PLOS ONE 5 Jun 2026 2 min read

AI Insight

This study developed and tested machine learning and deep learning methods to automatically classify legal documents from a real-world dataset containing thousands of complex legal texts. An ensemble learning model using Extremely Randomized Trees achieved 89% accuracy, while the best performance of 96% accuracy was obtained using sentence embeddings combined with Long Short-Term Memory neural networks. The research demonstrates that advanced natural language processing techniques can effectively handle the challenging task of understanding and categorizing legal language.

Why it matters

Automated legal document classification can significantly reduce the time and effort required for organizing and analyzing large volumes of legal texts, improving efficiency in legal systems.
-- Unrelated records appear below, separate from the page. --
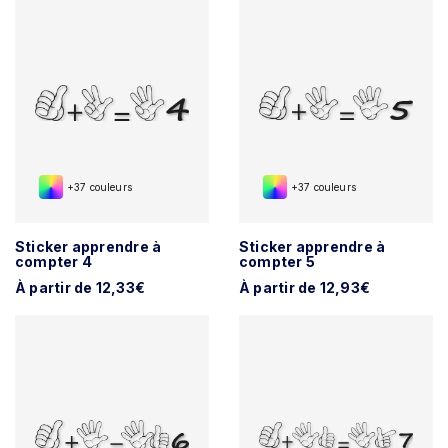
+37 couleurs
+37 couleurs
Sticker apprendre à
Sticker apprendre à
compter 4
compter 5
À partir de 12,33€
À partir de 12,93€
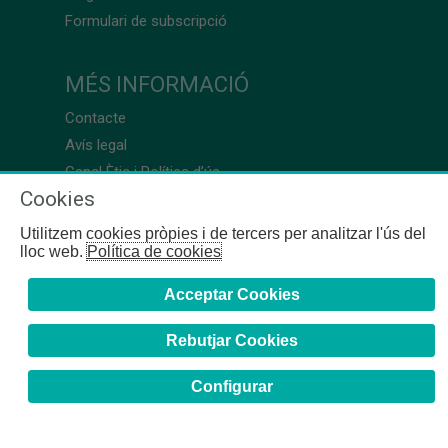
Formulari de subscripció
MÉS INFORMACIÓ
Contacte
Avís legal
Canal Ètic i Política d’ús
Cookies
Utilitzem cookies pròpies i de tercers per analitzar l'ús del
lloc web.
Política de cookies
Acceptar Cookies
Rebutjar Cookies
Configurar
COFB
- 2024 | Girona, 64-66 - 08009 Barcelona - Tel. +34
93 244 07 10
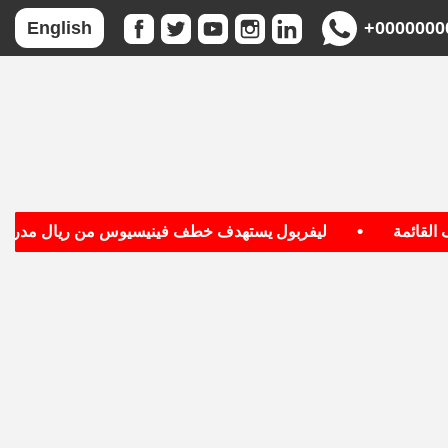
+0000000
English
•
ائمة
ليفربول يستهدف خطف فينيسيوس من ريال مدريد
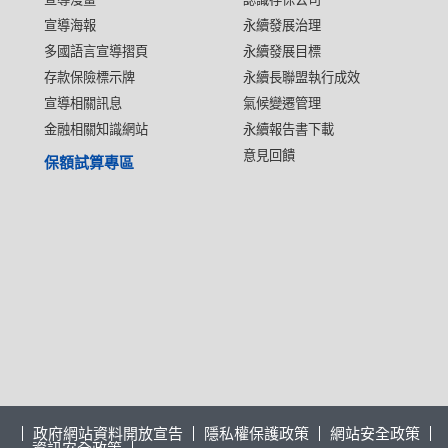
宣導海報
永續發展治理
多國語言宣導摺頁
永續發展目標
存款保險標示牌
永續長聯盟執行成效
宣導相關訊息
氣候變遷管理
金融相關知識網站
永續報告書下載
意見回饋
保額試算專區
政府網站資料開放宣告
隱私權保護政策
網站安全政策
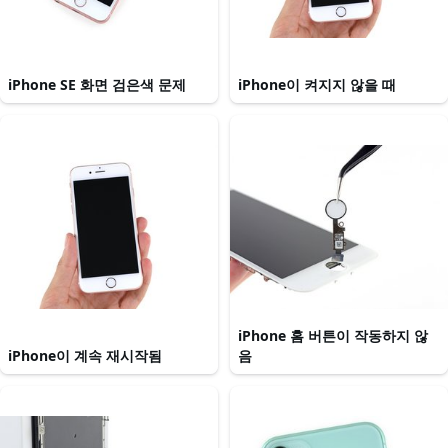
iPhone SE 화면 검은색 문제
iPhone이 켜지지 않을 때
iPhone 홈 버튼이 작동하지 않
iPhone이 계속 재시작됨
음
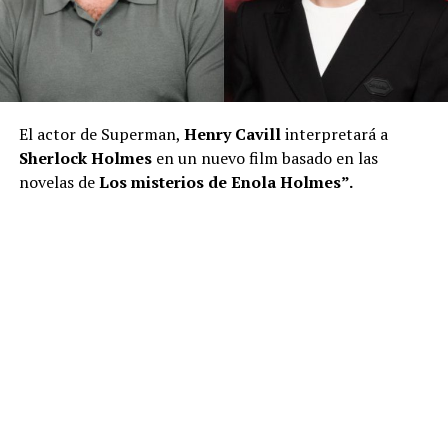
El actor de Superman,
Henry Cavill
interpretará a
Sherlock Holmes
en un nuevo film basado en las
novelas de
Los misterios de Enola Holmes”.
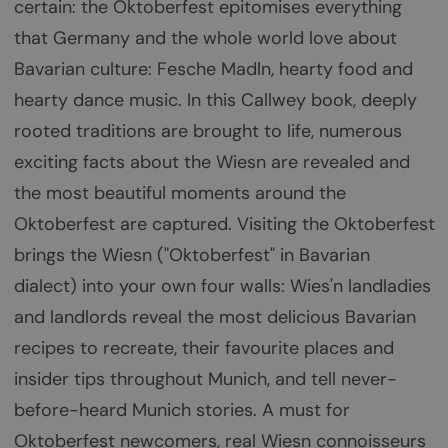
certain: the Oktoberfest epitomises everything
that Germany and the whole world love about
Bavarian culture: Fesche Madln, hearty food and
hearty dance music. In this Callwey book, deeply
rooted traditions are brought to life, numerous
exciting facts about the Wiesn are revealed and
the most beautiful moments around the
Oktoberfest are captured. Visiting the Oktoberfest
brings the Wiesn ("Oktoberfest" in Bavarian
dialect) into your own four walls: Wies'n landladies
and landlords reveal the most delicious Bavarian
recipes to recreate, their favourite places and
insider tips throughout Munich, and tell never-
before-heard Munich stories. A must for
Oktoberfest newcomers, real Wiesn connoisseurs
The high accuracy achieved suggests practical applications in streamlining document review, case management, and legal research while reducing human error and enabling faster access to justice.

Confidence

6/10Peer-reviewedInterdisciplinary

by Fawaz Khaled Alarfaj

The justice system is indispensable to any society as it enforces the rule of law, safeguards fundamental rights, and ensures the equitable resolution of disputes through structured legal frameworks. Artificial Intelligence (AI) has significantly advanced the legal and justice system by automating time-intensive tasks such as document review and contract analysis, thereby enhancing efficiency and reducing human error. Additionally, AI-powered predictive analytics and decision support systems have improved access to justice by providing data-driven insights, enabling faster case resolution, and ensuring more consistent application of the law. Legal document classification using AI techniques is imperative as it enables efficient organization, retrieval, and analysis of vast volumes of legal texts, enhancing accuracy, reducing manual effort, and facilitating faster decision-making in legal processes. In this research study, the main aim is to classify legal text documents using Machine Learning (ML) and state-of-the-art Deep Learning (DL) algorithms. Using a real-world dataset that consists of thousands of legal documents having complex language related to legal cases poses a challenging natural language understanding task by applying various textual features, deep features, and advanced sentence embeddings. The results reveal that the ensemble learning model of Extremely Randomized Trees shows better results with 89% accuracy, as it aggregates the results of multiple decorrelated decision trees to enhance predictive accuracy and control over-fitting. However, the best results of 96% are achieved with sentence embeddings. Sentence embeddings with Long Short-Term Memory (LSTM) networks are highly effective in Natural Language Processing (NLP) due to their ability to capture complex semantic and syntactic information within text.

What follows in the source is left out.